(Stored data)

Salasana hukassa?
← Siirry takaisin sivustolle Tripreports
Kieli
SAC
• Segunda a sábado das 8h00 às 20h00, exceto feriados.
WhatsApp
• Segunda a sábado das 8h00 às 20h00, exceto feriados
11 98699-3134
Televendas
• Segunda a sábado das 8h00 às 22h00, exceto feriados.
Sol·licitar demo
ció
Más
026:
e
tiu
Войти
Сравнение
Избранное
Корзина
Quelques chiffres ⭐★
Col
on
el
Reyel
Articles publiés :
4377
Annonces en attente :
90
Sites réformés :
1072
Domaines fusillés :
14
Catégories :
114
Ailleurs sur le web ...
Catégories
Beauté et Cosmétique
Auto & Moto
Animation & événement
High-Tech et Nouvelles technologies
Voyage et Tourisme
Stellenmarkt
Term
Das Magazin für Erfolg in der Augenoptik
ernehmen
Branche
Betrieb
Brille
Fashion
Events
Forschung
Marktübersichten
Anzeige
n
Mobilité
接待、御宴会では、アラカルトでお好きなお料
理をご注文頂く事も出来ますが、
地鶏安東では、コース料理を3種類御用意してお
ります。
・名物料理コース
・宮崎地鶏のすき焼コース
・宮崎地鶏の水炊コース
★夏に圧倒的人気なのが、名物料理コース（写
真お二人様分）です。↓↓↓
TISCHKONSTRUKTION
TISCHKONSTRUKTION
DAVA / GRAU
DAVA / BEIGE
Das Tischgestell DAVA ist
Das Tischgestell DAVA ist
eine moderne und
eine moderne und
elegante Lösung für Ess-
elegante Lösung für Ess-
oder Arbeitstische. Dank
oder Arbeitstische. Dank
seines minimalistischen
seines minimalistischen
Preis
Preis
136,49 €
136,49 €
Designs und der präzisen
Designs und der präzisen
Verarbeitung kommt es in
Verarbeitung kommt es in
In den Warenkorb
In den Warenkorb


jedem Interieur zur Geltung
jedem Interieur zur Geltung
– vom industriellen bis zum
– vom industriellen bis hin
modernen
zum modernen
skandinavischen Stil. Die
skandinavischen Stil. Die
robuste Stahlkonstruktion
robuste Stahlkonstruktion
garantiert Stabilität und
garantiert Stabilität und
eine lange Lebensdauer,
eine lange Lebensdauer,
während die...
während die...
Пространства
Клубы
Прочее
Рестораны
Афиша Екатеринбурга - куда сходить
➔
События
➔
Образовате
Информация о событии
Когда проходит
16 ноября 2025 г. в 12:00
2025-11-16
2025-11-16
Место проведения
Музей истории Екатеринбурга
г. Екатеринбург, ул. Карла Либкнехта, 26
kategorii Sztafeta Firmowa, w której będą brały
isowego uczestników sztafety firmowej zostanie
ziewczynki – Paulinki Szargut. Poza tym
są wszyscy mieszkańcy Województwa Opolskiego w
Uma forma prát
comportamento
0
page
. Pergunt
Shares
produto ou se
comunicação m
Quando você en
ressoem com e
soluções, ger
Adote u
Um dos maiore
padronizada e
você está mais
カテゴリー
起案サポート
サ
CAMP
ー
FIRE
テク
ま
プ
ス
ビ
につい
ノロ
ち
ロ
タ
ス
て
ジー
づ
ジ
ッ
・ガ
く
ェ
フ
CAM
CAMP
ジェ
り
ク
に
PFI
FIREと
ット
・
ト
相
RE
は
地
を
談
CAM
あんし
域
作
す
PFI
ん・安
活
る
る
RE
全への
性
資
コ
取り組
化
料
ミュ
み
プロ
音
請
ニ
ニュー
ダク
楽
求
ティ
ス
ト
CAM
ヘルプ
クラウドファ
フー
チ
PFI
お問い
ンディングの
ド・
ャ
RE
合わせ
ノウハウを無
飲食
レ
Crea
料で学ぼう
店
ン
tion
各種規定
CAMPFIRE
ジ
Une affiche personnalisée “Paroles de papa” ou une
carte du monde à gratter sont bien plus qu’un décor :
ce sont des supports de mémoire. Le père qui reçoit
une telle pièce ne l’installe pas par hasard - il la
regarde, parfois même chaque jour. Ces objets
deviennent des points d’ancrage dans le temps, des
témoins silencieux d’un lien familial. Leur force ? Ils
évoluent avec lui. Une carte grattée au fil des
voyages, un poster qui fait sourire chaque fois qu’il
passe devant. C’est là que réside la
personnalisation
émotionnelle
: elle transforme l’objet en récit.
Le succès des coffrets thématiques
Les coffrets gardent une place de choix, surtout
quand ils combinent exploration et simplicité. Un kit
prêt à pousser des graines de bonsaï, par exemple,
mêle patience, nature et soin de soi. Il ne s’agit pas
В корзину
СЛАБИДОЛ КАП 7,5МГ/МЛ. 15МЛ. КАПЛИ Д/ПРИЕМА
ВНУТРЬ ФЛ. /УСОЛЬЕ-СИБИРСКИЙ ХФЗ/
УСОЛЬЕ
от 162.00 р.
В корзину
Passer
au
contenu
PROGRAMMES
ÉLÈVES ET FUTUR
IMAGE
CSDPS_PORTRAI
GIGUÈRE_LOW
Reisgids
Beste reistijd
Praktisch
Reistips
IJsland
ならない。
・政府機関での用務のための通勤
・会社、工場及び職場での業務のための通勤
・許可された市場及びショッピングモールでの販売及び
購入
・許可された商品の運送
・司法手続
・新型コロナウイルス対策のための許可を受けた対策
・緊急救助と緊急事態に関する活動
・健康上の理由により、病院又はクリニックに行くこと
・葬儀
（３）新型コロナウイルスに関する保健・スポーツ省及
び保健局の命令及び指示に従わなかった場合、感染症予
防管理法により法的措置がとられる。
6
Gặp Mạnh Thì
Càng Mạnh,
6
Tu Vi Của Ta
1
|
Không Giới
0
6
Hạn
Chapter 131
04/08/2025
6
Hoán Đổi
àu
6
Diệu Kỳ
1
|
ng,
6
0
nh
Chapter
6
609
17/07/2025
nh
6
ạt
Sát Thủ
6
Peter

(End Stored data)

Tally the lines of the records holding the word "sábado", then give only the resulting number.

▶ [Solution to this task]
3